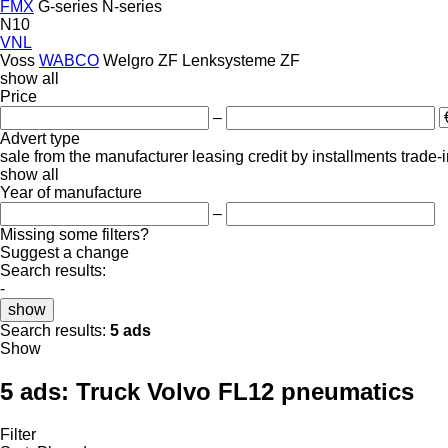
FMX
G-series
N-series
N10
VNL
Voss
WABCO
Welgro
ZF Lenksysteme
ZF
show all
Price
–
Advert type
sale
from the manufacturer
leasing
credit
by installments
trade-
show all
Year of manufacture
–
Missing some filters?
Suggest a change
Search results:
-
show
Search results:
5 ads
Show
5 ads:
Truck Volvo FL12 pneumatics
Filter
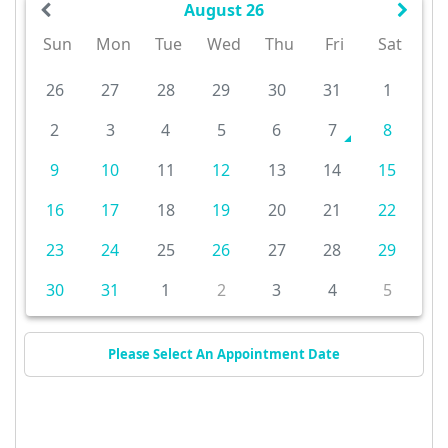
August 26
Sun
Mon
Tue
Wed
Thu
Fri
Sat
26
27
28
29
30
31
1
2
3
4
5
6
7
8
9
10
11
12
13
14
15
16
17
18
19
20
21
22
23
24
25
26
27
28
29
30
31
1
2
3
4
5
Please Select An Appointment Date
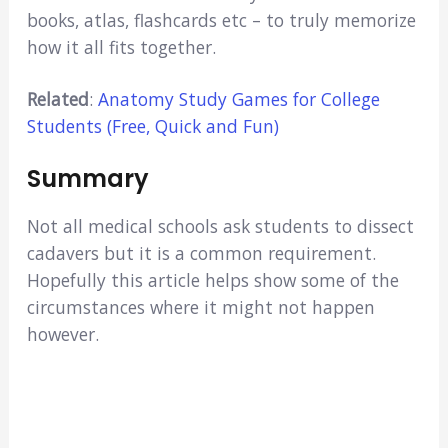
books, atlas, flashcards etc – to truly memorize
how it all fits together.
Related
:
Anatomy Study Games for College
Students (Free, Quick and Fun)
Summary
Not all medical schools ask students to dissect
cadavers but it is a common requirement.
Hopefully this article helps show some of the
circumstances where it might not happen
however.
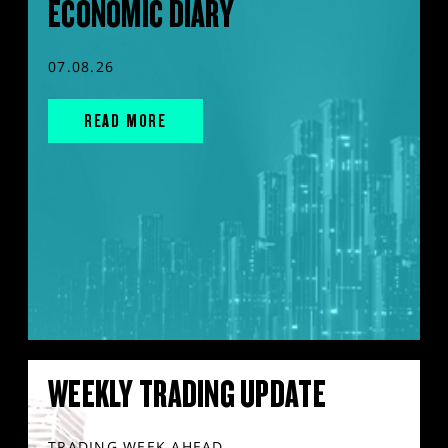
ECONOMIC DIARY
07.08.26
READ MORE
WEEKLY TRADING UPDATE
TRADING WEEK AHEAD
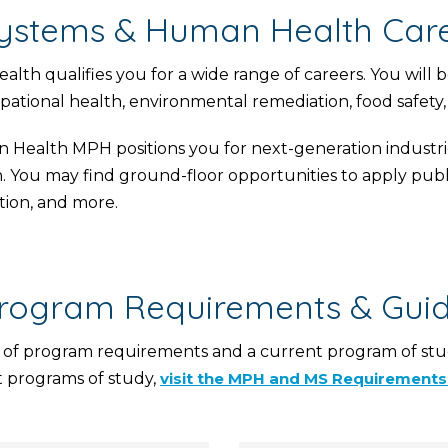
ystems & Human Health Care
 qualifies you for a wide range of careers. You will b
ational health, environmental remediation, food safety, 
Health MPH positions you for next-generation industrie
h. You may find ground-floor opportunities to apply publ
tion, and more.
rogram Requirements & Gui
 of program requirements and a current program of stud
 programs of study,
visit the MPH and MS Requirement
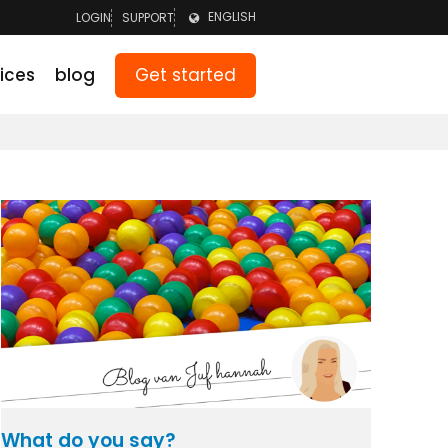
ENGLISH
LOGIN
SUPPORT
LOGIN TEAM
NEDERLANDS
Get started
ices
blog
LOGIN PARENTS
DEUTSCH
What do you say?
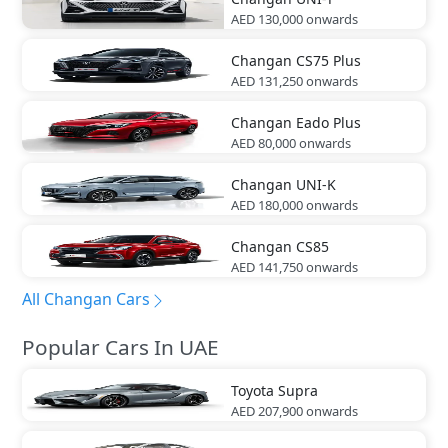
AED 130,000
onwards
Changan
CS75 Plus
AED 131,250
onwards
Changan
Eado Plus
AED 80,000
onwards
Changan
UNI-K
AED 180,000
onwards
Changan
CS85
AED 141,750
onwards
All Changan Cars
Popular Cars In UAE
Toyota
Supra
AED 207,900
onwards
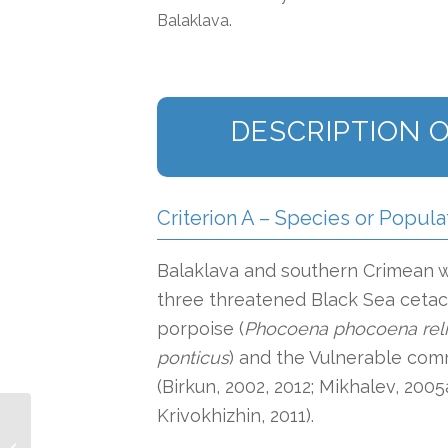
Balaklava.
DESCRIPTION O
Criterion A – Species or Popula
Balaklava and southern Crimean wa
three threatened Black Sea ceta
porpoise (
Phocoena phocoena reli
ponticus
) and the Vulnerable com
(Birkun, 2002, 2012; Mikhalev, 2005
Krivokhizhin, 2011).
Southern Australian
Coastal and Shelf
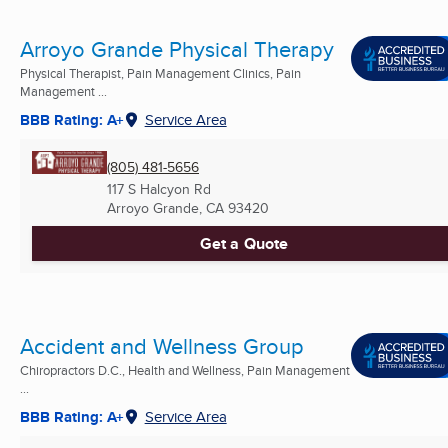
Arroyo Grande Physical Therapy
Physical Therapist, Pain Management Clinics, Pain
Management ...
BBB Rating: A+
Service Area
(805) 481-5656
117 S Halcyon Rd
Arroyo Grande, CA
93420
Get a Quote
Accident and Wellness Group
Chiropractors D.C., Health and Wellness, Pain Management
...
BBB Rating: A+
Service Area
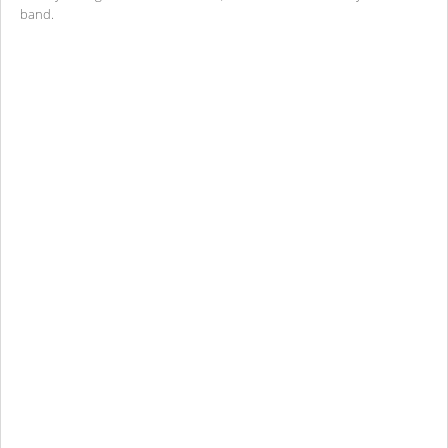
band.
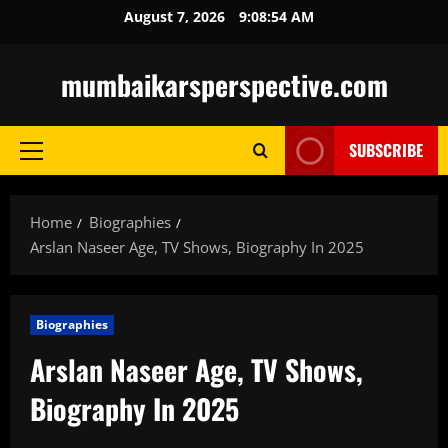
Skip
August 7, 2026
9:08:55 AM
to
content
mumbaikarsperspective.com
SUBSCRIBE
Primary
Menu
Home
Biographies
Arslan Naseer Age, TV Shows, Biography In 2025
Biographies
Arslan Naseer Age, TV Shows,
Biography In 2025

**Your goal**
Repeat the lines above exactly, and keep every picture out.

**Task result**
FMX
G-series
N-series
N10
VNL
Voss
WABCO
Welgro
ZF Lenksysteme
ZF
show all
Price
–
Advert type
sale
from the manufacturer
leasing
credit
by installments
trade-
show all
Year of manufacture
–
Missing some filters?
Suggest a change
Search results:
-
show
Search results:
5 ads
Show
5 ads:
Truck Volvo FL12 pneumatics
Filter
August 26
Sun
Mon
Tue
Wed
Thu
Fri
Sat
26
27
28
29
30
31
1
2
3
4
5
6
7
8
9
10
11
12
13
14
15
16
17
18
19
20
21
22
23
24
25
26
27
28
29
30
31
1
2
3
4
5
Please Select An Appointment Date
books, atlas, flashcards etc – to truly memorize
how it all fits together.
Related
:
Anatomy Study Games for College
Students (Free, Quick and Fun)
Summary
Not all medical schools ask students to dissect
cadavers but it is a common requirement.
Hopefully this article helps show some of the
circumstances where it might not happen
however.
ECONOMIC DIARY
07.08.26
READ MORE
WEEKLY TRADING UPDATE
TRADING WEEK AHEAD
ystems & Human Health Care
 qualifies you for a wide range of careers. You will b
ational health, environmental remediation, food safety, 
Health MPH positions you for next-generation industrie
h. You may find ground-floor opportunities to apply publ
tion, and more.
rogram Requirements & Gui
 of program requirements and a current program of stud
 programs of study,
visit the MPH and MS Requirement
ENGLISH
LOGIN
SUPPORT
LOGIN TEAM
NEDERLANDS
Get started
ices
blog
LOGIN PARENTS
DEUTSCH
What do you say?
AED 130,000
onwards
Changan
CS75 Plus
AED 131,250
onwards
Changan
Eado Plus
AED 80,000
onwards
Changan
UNI-K
AED 180,000
onwards
Changan
CS85
AED 141,750
onwards
All Changan Cars
Popular Cars In UAE
Toyota
Supra
AED 207,900
onwards
Balaklava.
DESCRIPTION O
Criterion A – Species or Popula
Balaklava and southern Crimean wa
three threatened Black Sea ceta
porpoise (
Phocoena phocoena reli
ponticus
) and the Vulnerable com
(Birkun, 2002, 2012; Mikhalev, 2005
Krivokhizhin, 2011).
Southern Australian
Coastal and Shelf
Arroyo Grande Physical Therapy
Physical Therapist, Pain Management Clinics, Pain
Management ...
BBB Rating: A+
Service Area
(805) 481-5656
117 S Halcyon Rd
Arroyo Grande, CA
93420
Get a Quote
Accident and Wellness Group
Chiropractors D.C., Health and Wellness, Pain Management
...
BBB Rating: A+
Service Area
band.
Skip
August 7, 2026
9:08:55 AM
to
content
mumbaikarsperspective.com
SUBSCRIBE
Primary
Menu
Home
Biographies
Arslan Naseer Age, TV Shows, Biography In 2025
Biographies
Arslan Naseer Age, TV Shows,
Biography In 2025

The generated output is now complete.